Entries provided:
——

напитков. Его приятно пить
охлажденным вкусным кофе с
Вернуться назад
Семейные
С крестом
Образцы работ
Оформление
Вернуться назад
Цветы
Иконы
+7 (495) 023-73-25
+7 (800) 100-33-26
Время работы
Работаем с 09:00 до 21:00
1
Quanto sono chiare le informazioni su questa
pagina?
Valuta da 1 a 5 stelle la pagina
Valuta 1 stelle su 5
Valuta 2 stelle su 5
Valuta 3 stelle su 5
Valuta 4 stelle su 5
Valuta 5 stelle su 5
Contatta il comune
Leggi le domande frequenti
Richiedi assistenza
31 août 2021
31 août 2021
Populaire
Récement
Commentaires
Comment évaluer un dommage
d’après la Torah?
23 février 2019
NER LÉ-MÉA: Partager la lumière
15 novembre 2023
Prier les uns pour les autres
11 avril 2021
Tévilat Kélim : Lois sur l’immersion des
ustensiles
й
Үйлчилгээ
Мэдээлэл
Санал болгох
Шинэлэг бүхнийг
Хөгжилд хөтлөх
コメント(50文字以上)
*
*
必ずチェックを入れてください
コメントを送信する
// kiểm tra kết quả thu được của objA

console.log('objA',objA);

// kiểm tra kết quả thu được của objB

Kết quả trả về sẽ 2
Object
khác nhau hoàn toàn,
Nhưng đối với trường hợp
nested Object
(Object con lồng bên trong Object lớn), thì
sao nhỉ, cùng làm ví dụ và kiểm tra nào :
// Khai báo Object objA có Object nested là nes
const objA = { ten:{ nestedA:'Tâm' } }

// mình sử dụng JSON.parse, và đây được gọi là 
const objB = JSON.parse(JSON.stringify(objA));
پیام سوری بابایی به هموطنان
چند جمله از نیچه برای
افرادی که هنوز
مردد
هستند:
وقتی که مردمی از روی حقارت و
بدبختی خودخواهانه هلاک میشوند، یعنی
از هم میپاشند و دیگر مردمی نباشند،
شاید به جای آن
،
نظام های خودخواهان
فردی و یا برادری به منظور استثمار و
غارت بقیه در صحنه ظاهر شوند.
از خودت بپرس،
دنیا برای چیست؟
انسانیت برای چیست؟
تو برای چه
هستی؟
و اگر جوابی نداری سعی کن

——

Assignment: Output an exact copy of the listing.

Solution to the exercise:
напитков. Его приятно пить
охлажденным вкусным кофе с
Вернуться назад
Семейные
С крестом
Образцы работ
Оформление
Вернуться назад
Цветы
Иконы
+7 (495) 023-73-25
+7 (800) 100-33-26
Время работы
Работаем с 09:00 до 21:00
1
Quanto sono chiare le informazioni su questa
pagina?
Valuta da 1 a 5 stelle la pagina
Valuta 1 stelle su 5
Valuta 2 stelle su 5
Valuta 3 stelle su 5
Valuta 4 stelle su 5
Valuta 5 stelle su 5
Contatta il comune
Leggi le domande frequenti
Richiedi assistenza
31 août 2021
31 août 2021
Populaire
Récement
Commentaires
Comment évaluer un dommage
d’après la Torah?
23 février 2019
NER LÉ-MÉA: Partager la lumière
15 novembre 2023
Prier les uns pour les autres
11 avril 2021
Tévilat Kélim : Lois sur l’immersion des
ustensiles
й
Үйлчилгээ
Мэдээлэл
Санал болгох
Шинэлэг бүхнийг
Хөгжилд хөтлөх
コメント(50文字以上)
*
*
必ずチェックを入れてください
コメントを送信する
// kiểm tra kết quả thu được của objA

console.log('objA',objA);

// kiểm tra kết quả thu được của objB

Kết quả trả về sẽ 2
Object
khác nhau hoàn toàn,
Nhưng đối với trường hợp
nested Object
(Object con lồng bên trong Object lớn), thì
sao nhỉ, cùng làm ví dụ và kiểm tra nào :
// Khai báo Object objA có Object nested là nes
const objA = { ten:{ nestedA:'Tâm' } }

// mình sử dụng JSON.parse, và đây được gọi là 
const objB = JSON.parse(JSON.stringify(objA));
پیام سوری بابایی به هموطنان
چند جمله از نیچه برای
افرادی که هنوز
مردد
هستند:
وقتی که مردمی از روی حقارت و
بدبختی خودخواهانه هلاک میشوند، یعنی
از هم میپاشند و دیگر مردمی نباشند،
شاید به جای آن
،
نظام های خودخواهان
فردی و یا برادری به منظور استثمار و
غارت بقیه در صحنه ظاهر شوند.
از خودت بپرس،
دنیا برای چیست؟
انسانیت برای چیست؟
تو برای چه
هستی؟
و اگر جوابی نداری سعی کن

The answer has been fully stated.